- Problem to solve -
Please reproduce the entries below exactly, omitting any images they contain.

(Entries taken from a collection)
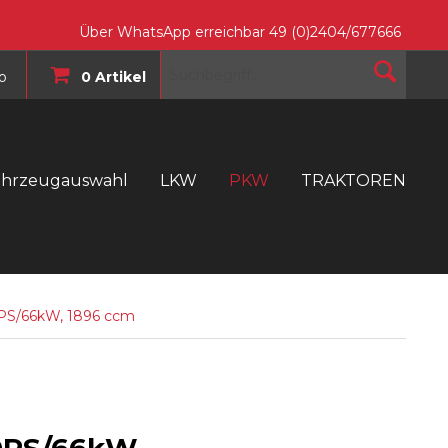
Über WhatsApp erreichbar 49 (0)2404/677666
o
0 Artikel
ahrzeugauswahl
LKW
PKW
TRAKTOREN
T
0PS/66kW, 1896 ccm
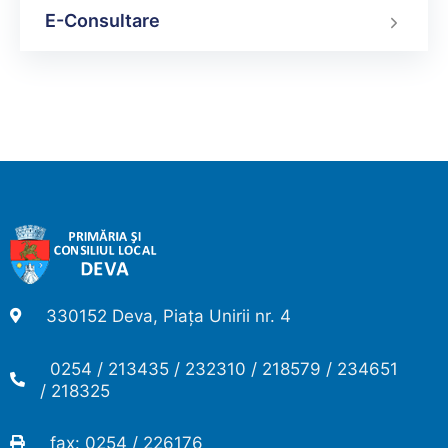
E-Consultare
330152 Deva, Piața Unirii nr. 4
0254 / 213435 / 232310 / 218579 / 234651
/ 218325
fax: 0254 / 226176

- Task solution -
Über WhatsApp erreichbar 49 (0)2404/677666
o
0 Artikel
ahrzeugauswahl
LKW
PKW
TRAKTOREN
T
0PS/66kW, 1896 ccm
E-Consultare
330152 Deva, Piața Unirii nr. 4
0254 / 213435 / 232310 / 218579 / 234651
/ 218325
fax: 0254 / 226176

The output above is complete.